Renata Belmonte disse...

Espero que vc tenha gostado!
Bjs

Anônimo disse...

lindo texto,pai, emocionou! bjs, Lua

Juan Trasmonte disse...

Bernardo, estou comovido por este texto, acho que vou deixar o meu comentário para amanhã
Abraços

aeronauta disse...

Eta que esse homem aí na moto já deve estar cansado! Mande o coitado passear e vá escrever.

Edu O. disse...

sem poder consuzi-las eu adorava andar na garupa da moto de um ex-namorado de minha irmã. era quase voar!!!!

Juan Trasmonte disse...

Quando eu era adolescente tudo que eu queria era uma Honda 400 como a que aparecia num aviso de uma revista de música, pilotada por um japonês e com a lenda "ser dono do sol e do vento". Meu pai negou-se taxativamente a comprar aquela máquina. Só me restou andar na garupa das motos dos amigos. Hoje quando vejo alguns amigos com pregos nos ossos acho que ele não estava tão errado assim.
Perdi papai em 86. Não houve promessas, mas também já fiz muita coisa que eu lhe disse que jamais faria ou que não voltaria a fazer.
Abração

Nilson disse...

Belo texto sobre a presença paterna e essa mania de contradizermos, a nossos pais e a nós mesmos.

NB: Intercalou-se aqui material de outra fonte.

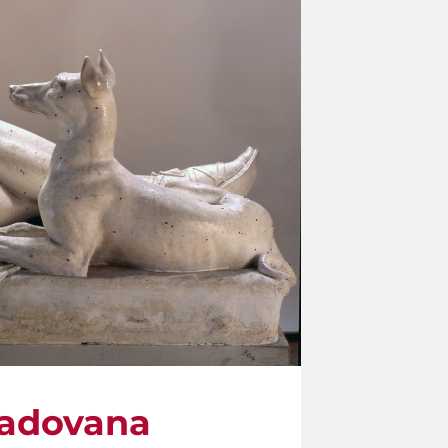
 padovana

Quanto às motos, admiro quem pilota uma delas com todo o fervor de um sem-jeito total. Nem preciso passar pelos apuros de Maria: sei que ia cair toda hora, uma lástima. Só dirijo veículos de quatro rodas!

Menina da Ilha disse...

Com quinze anos resolvi aprender andar de moto, coisa proibidíssima lá em casa, principalmente para uma mulher. Andava escondido e passava longe da minha rua. Um dia meu pai estava conversando e um amigo soltou a pérola: _ Menina da Ilha é danana hem? Anda de carro, bicicleta e até de moto.
Meu pai quase teve um enfarto. Mas não me bateu não, viu? Gostei do seu texto.